Сострадательный взор падре переходит с лица доктора на окружающие предметы в комнате. На столах книги, серебряный нож, на стене фотография голых женщин, купающихся в пенных волнах. Огромное зеркало, бесстыдно отражающее постель. В руках усопшего роза. Никаких символов веры хозяина, сердце которого от неё свободно, и всё в соответствии с его вкусом, который поддерживала Тереза. Но должна приехать семья, Тереза, приехать с минуты на минуту, это народ религиозный, привыкший к отправлению культа, во всяком случае, внешне это так. Можем ли мы позволить, чтобы они нашли труп главы семьи без должных условностей, сопутствующих усопшему христианину? Будучи неверующим, Тереза, он всё равно был христианином, он приказывал служить мессу на заводе, присутствовал на ней, стоял рядом с супругой, братьями, кумовьями, детьми и племянниками, теми, кто работал в энженьо и в поле, с людьми, пришедшими на мессу.
Он был во главе всего и всех, он подавал всем пример.
— Не думаете ли, Тереза, что надо было бы зажечь хотя бы две свечи в ногах нашего друга?
— Как считаете, падре.

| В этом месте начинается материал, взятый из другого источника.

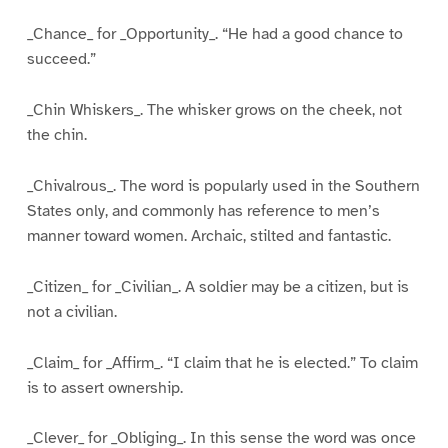
_Chance_ for _Opportunity_. “He had a good chance to
succeed.”
_Chin Whiskers_. The whisker grows on the cheek, not
the chin.
_Chivalrous_. The word is popularly used in the Southern
States only, and commonly has reference to men’s
manner toward women. Archaic, stilted and fantastic.
_Citizen_ for _Civilian_. A soldier may be a citizen, but is
not a civilian.
_Claim_ for _Affirm_. “I claim that he is elected.” To claim
is to assert ownership.
_Clever_ for _Obliging_. In this sense the word was once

Прикажите поставить.
Ах, Тереза, ты сама не попросишь принести свечи, не поставишь своими руками и не зажжёшь их! Ты и твой доктор — гордецы. Будь к ним милостив, Господь, молит падре и зовёт Клеренсио:
— Иди сюда! Принеси подсвечники и свечи.
— Сколько?
Падре снова смотрит на отсутствующую Терезу, которой безразлично количество свечей, она неотрывно смотрит на доктора и поселившуюся в нём смерть.
— Принеси четыре.
В темноте ночи под кваканье лягушек движется фигура ризничего.
21
Всё прошло бесследно, так что никто, кроме самого доктора, не заметил даже намёка на какую-то горечь в поведении Терезы, точно воспоминание о случившемся ею было вычеркнуто из памяти раз и навсегда. Не вспоминали пережитого ни сама Тереза, ни Эмилиано. И всё-таки хоть редко, очень редко, но случалось, что глаза Терезы затуманивались и долго смотрели в пустое пространство, и это говорило доктору о вновь нахлынувших воспоминаниях, которые сменяла мягкая улыбка. Ах, их вызывало всемогущее отсутствие того, кто не пришёл в этот мир, не стал видимым и ощутимым, но был в её существе и был вырван из её чрева железными инструментами врача по приказу заводчика.
Никогда раньше Эмилиано Гедесу не приходило в голову, что он совершал насилие. Часто, почти ежедневно, землевладелец, хозяин завода, банкир и предприниматель с кем-нибудь спорил и кем-то командовал, совершал несправедливости, насилия, попрания законов, действия спорные, наказуемые. И ни в каком случае не испытывал угрызений совести, не жалел, что совершил или приказал совершить. Все его действия были необходимы и справедливы. Как и в случае с Терезой, он защищал интересы семьи Гедесов и своё собственное удобство: руководствовался священными доводами, перед каковыми ничто не может иметь значения. Так почему же тогда бесформенный зародыш занозой сидел в его памяти, вызывая чувство неудобства?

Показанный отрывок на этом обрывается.